One of the most challenging aspects of my career has been effective communication. A common stereotype associated with individuals like myself is a lack of social skills. There were instances when I conveyed something, but the tone in which it was received wasn’t the one I intended. This misinterpretation often led to misunderstandings, with people thinking I had said something offensive. These moments were misreadings of my intention rather than an actual lack of empathy on my part.
One particular challenge I faced was ensuring that my tone in written communications accurately reflected my intentions. I wanted my messages to be direct but also empathetic. To improve this, I sought guidance from mentors known for their excellent communication skills. They provided invaluable feedback, teaching me techniques like writing a message, stepping away for a few minutes, and then revisiting it to ensure clarity and empathy. This approach helped immensely.

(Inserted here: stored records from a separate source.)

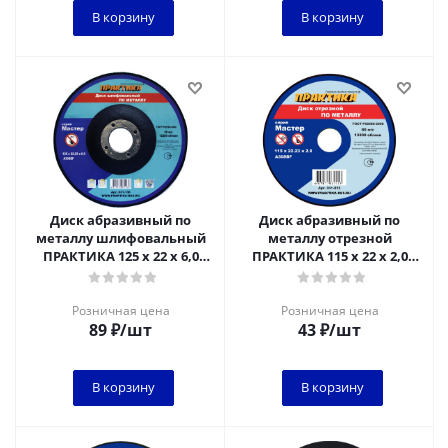
В корзину
В корзину
Диск абразивный по
Диск абразивный по
металлу шлифовальный
металлу отрезной
ПРАКТИКА 125 х 22 х 6,0
ПРАКТИКА 115 х 22 х 2,0
мм**
мм****
Розничная цена
Розничная цена
89
₽
/шт
43
₽
/шт
В корзину
В корзину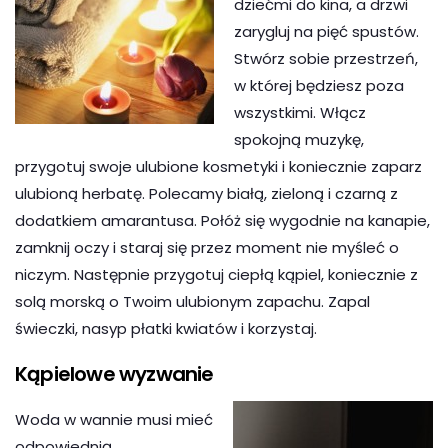
dziećmi do kina, a drzwi
zarygluj na pięć spustów.
Stwórz sobie przestrzeń,
w której będziesz poza
wszystkimi. Włącz
spokojną muzykę,
przygotuj swoje ulubione kosmetyki i koniecznie zaparz
ulubioną herbatę. Polecamy białą, zieloną i czarną z
dodatkiem amarantusa. Połóż się wygodnie na kanapie,
zamknij oczy i staraj się przez moment nie myśleć o
niczym. Następnie przygotuj ciepłą kąpiel, koniecznie z
solą morską o Twoim ulubionym zapachu. Zapal
świeczki, nasyp płatki kwiatów i korzystaj.
Kąpielowe wyzwanie
Woda w wannie musi mieć
odpowiednią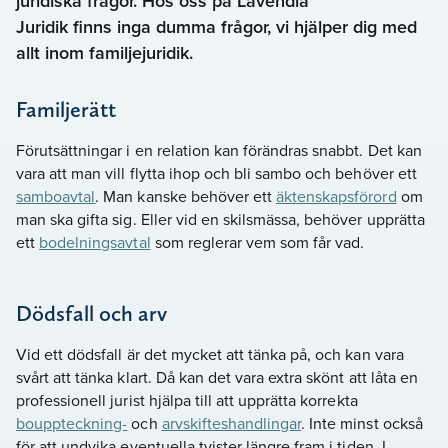
juridiska frågor. Hos oss på Lavendla
Juridik finns inga dumma frågor, vi hjälper dig med
allt inom familjejuridik.
Familjerätt
Förutsättningar i en relation kan förändras snabbt. Det kan
vara att man vill flytta ihop och bli sambo och behöver ett
samboavtal
. Man kanske behöver ett
äktenskapsförord
om
man ska gifta sig. Eller vid en skilsmässa, behöver upprätta
ett
bodelningsavtal
som reglerar vem som får vad.
Dödsfall och arv
Vid ett dödsfall är det mycket att tänka på, och kan vara
svårt att tänka klart. Då kan det vara extra skönt att låta en
professionell jurist hjälpa till att upprätta korrekta
bouppteckning-
och
arvskifteshandlingar
. Inte minst också
för att undvika eventuella tvister längre fram i tiden. I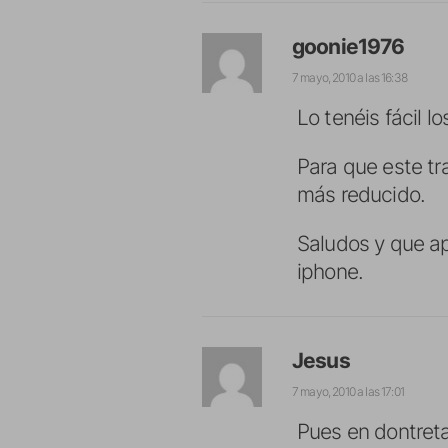
goonie1976
7 mayo, 2010 a las 16:38
Lo tenéis fácil
Para que este t
más reducido.
Saludos y que ap
iphone.
Jesus
7 mayo, 2010 a las 17:01
Pues en dontreta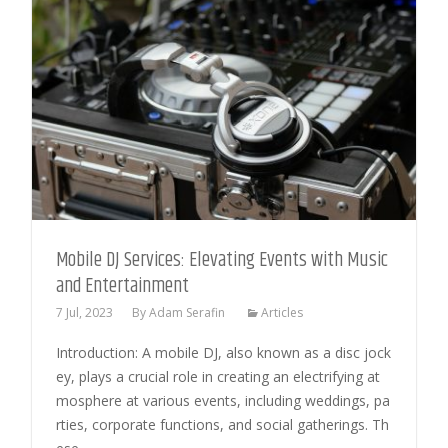
Mobile DJ Services: Elevating Events with Music
and Entertainment
7 Jul, 2023
By
Adam Serafin
Articles
Introduction: A mobile DJ, also known as a disc jock
ey, plays a crucial role in creating an electrifying at
mosphere at various events, including weddings, pa
rties, corporate functions, and social gatherings. Th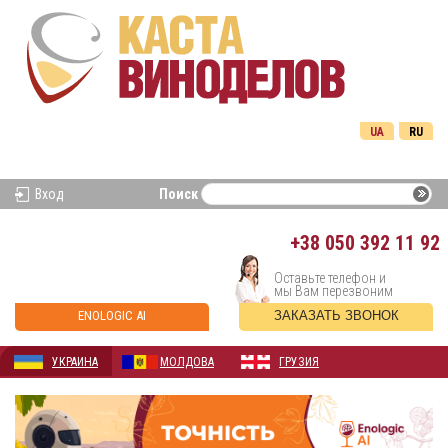
UA
RU
Вход
Поиск
+38
050 392 11 92
Оставьте телефон и
мы Вам перезвоним
ENOLOGIC AI
ЗАКАЗАТЬ ЗВОНОК
УКРАИНА
МОЛДОВА
ГРУЗИЯ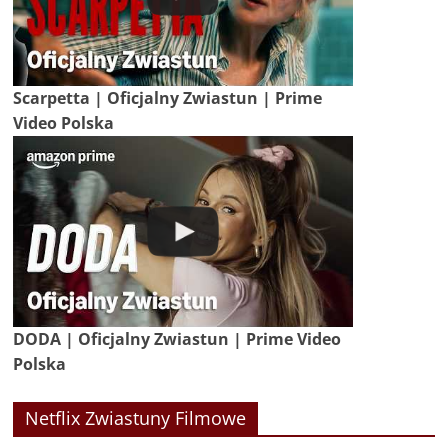
Scarpetta | Oficjalny Zwiastun | Prime
Video Polska
DODA | Oficjalny Zwiastun | Prime Video
Polska
Netflix Zwiastuny Filmowe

Additionally, I made use of tools like Grammarly’s premium package to refine my writing. It helped in identifying words that might come across as aggressive or unintentionally rude. Moreover, it rectified some of my persistent grammatical errors, like often omitting words because I believed I had already typed them.
Beyond tools, I invested in my communication skills by reading books on the subject. One influential read was on nonviolent communication. Although my messages were never aggressive, the principles of this methodology helped me frame my communication more effectively, ensuring that my tone was always clear and friendly.
In summary, my journey has been about learning to articulate my thoughts clearly while also being empathetic and considerate of the reader’s perspective. This understanding has been instrumental in both my personal and professional growth.
Can you describe a challenging situation involving a team or group of people that you helped resolve?
Certainly! One of the most challenging situations I faced was when my team was tasked with phasing out a product that many in the company had come to rely upon, even though it was problematic. The product had grown organically over time and was riddled with issues, such as a thousand-line YAML configuration file that made it very challenging to use. Although it was problematic, many users, both internal and external, were hesitant to let go because it was the only solution available at the time.
Our primary goal was to transition users to a newer, more effective product. The first step was to establish trust. We initiated dialogues with our customers, typically involving our design, product, and engineering teams, in what were essentially trust-building sessions. These weren’t just user interviews; they were genuine conversations to assure users that we were invested in their needs and were actively working on a more robust solution.
Interestingly, the trust-building process wasn’t just external. Internally, there had been a longstanding tension between the support side of our organization and R&D. The support team had attempted in the past to get R&D’s assistance on the older product but felt neglected. There was a lot of historical baggage to address.
Once we built those relationships and trust, we outlined our plan: sunsetting the old product while ensuring a smooth transition to the new one. We set clear boundaries – we wouldn’t support the older product unless there was a top-priority issue that directly hindered someone’s work. To ensure our new product met user needs, we incorporated feedback from both an external customer and an internal user into our MVP development process. This approach not only made the product better but also further ingrained the trust we had been building.
The result? After a period of persistent trust-building, collaboration, and clear communication, we successfully transitioned users to the new product. Today, the product is not only stable and efficient, but the support issues have also significantly decreased. This journey underscored the importance of trust, understanding, and consistent communication in overcoming organizational challenges.